A Celtiberian city more than 2,000 years old has been found in Spain

Deep in the heart of Spain, a remarkable discovery has been made that sheds light on the ancient Celtiberian civilization. The Polytechnic University of Madrid recently announced the excavation of a Roman camp and the long-forgotten city of Titiakos in the province of Soria in northern Spain. This remarkable find not only provides valuable insights into the history of Celtiberia, but also offers a glimpse into the military strategies and architectural prowess of the ancient world.

Celtiberia, a region in what is now north-central Spain, was inhabited by tribes believed to be of mixed Celtic and Iberian descent. These Celtiberians thrived in the hilly area between the Tagus and Iber rivers, and their influence extended into what is now the province of Soria, as well as parts of Guadalajara and Teruel. The discovery of the city of Titiakos, which existed more than 2,000 years ago, offers a glimpse into the life and culture of these ancient people.

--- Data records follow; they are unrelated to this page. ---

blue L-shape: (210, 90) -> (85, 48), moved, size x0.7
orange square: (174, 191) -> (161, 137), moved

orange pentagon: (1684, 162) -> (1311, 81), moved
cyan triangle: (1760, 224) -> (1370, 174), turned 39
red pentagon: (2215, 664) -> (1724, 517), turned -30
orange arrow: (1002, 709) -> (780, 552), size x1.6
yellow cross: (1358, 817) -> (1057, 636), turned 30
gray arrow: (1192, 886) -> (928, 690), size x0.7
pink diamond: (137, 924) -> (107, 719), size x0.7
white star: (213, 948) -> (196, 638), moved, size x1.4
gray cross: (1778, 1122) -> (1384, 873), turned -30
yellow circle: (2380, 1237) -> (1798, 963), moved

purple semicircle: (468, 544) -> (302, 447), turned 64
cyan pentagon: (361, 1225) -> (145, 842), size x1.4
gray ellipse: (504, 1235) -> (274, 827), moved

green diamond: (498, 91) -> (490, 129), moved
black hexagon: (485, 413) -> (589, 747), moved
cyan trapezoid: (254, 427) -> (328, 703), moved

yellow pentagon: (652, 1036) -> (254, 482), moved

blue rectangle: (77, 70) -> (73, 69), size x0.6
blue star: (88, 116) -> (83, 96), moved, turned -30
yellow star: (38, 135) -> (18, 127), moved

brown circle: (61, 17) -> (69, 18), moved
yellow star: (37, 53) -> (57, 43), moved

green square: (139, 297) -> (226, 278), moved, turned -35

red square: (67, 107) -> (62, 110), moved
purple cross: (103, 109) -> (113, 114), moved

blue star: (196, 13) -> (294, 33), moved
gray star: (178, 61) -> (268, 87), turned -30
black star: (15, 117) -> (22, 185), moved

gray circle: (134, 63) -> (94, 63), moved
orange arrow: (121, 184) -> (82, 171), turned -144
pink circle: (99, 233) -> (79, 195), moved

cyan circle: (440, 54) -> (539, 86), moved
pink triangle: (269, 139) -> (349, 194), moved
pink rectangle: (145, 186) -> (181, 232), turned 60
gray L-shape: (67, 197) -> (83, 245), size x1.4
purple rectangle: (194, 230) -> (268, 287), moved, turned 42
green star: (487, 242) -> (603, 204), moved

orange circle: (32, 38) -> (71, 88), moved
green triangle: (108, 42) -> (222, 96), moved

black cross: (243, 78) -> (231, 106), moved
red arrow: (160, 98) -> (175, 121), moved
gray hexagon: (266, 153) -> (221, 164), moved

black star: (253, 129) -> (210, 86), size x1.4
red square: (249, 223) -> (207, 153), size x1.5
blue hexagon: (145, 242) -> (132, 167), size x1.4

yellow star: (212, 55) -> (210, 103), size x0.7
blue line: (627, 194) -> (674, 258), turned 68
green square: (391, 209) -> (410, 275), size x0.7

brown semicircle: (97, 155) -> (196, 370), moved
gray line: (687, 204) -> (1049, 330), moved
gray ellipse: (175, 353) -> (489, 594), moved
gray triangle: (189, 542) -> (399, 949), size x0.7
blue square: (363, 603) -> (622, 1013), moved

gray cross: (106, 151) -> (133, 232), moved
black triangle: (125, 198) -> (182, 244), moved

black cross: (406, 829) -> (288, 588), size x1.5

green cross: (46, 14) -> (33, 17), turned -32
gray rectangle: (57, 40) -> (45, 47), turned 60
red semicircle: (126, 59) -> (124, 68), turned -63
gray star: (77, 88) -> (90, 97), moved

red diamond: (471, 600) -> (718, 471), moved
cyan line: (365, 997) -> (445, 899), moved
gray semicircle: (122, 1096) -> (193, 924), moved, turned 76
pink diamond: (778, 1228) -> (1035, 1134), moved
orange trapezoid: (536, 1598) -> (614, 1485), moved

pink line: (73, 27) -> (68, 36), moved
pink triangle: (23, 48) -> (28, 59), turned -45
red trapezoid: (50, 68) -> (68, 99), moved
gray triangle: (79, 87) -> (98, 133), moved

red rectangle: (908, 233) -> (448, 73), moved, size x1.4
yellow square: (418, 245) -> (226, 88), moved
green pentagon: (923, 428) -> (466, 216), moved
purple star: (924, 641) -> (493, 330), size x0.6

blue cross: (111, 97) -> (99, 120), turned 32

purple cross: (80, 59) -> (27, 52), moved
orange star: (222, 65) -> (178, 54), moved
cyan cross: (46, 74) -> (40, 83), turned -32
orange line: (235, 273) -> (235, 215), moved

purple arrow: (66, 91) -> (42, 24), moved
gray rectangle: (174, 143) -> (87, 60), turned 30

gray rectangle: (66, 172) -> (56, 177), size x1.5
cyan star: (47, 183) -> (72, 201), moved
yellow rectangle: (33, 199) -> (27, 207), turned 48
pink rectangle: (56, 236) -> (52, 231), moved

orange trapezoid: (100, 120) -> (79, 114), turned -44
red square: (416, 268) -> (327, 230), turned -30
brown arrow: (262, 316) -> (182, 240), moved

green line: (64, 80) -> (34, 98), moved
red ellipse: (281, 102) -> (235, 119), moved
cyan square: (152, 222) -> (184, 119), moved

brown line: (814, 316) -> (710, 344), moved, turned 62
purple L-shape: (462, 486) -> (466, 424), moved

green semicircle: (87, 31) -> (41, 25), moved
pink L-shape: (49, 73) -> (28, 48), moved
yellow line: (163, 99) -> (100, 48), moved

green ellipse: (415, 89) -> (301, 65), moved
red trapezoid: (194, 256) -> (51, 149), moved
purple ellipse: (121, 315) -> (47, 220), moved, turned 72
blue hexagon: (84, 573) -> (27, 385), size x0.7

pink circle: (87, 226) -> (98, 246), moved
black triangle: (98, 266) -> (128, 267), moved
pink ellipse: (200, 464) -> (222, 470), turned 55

The excavations, led by renowned professor Eugenio Sanz of the Polytechnic University of Madrid, uncovered many artifacts and structures that provide valuable insight into the daily life of the Celtiberians. A limestone quarry was also discovered, which is thought to have been used for the construction of a large military camp. This suggests that the camp served as a defensive barrier for the Celtiberian-Roman city, protecting it from potential threats.

The significance of this find lies not only in its historical value, but also in its connection to the Sertorian War. The Sertorian War, fought in 80-72 BC, was the last stand of the Marianist faction after its defeat in Italy during Sulla’s Second Civil War. Quintus Sertorius, a prominent figure in the war, held out in Spain for over a decade but was eventually defeated. The recently discovered city of Titiakos is thought to have been a stronghold during this turbulent period, giving the excavation another historical meaning.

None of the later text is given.